START Given records

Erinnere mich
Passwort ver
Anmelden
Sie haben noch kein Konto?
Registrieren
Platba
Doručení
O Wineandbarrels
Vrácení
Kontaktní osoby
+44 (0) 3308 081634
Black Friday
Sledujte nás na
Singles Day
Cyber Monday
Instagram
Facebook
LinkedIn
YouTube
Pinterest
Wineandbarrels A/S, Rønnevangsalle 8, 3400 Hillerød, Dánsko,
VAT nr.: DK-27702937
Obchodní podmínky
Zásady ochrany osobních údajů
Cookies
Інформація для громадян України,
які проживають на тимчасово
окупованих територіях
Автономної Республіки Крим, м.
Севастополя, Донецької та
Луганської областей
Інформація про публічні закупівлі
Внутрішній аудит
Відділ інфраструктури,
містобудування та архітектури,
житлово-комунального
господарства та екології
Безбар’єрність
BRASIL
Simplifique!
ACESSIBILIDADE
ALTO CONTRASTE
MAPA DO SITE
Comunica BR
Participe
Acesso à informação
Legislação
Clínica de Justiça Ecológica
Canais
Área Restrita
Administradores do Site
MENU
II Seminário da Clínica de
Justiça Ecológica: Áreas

END Given records
START Given records

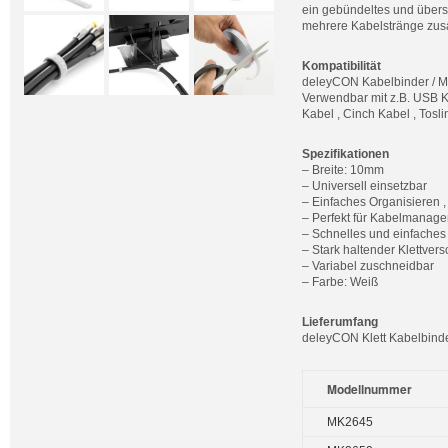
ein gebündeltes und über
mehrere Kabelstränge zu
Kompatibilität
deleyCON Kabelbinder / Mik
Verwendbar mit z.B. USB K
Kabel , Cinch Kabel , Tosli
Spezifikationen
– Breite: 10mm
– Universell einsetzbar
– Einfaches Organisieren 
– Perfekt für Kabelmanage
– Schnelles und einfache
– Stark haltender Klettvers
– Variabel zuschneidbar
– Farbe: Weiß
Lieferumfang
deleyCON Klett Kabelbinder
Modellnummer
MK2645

END Given records

## Your instructions:
Each line above that contains the string "Kabelbinder" should be identified and copied.

## Solution for this problem:
deleyCON Kabelbinder / Mik
deleyCON Klett Kabelbinder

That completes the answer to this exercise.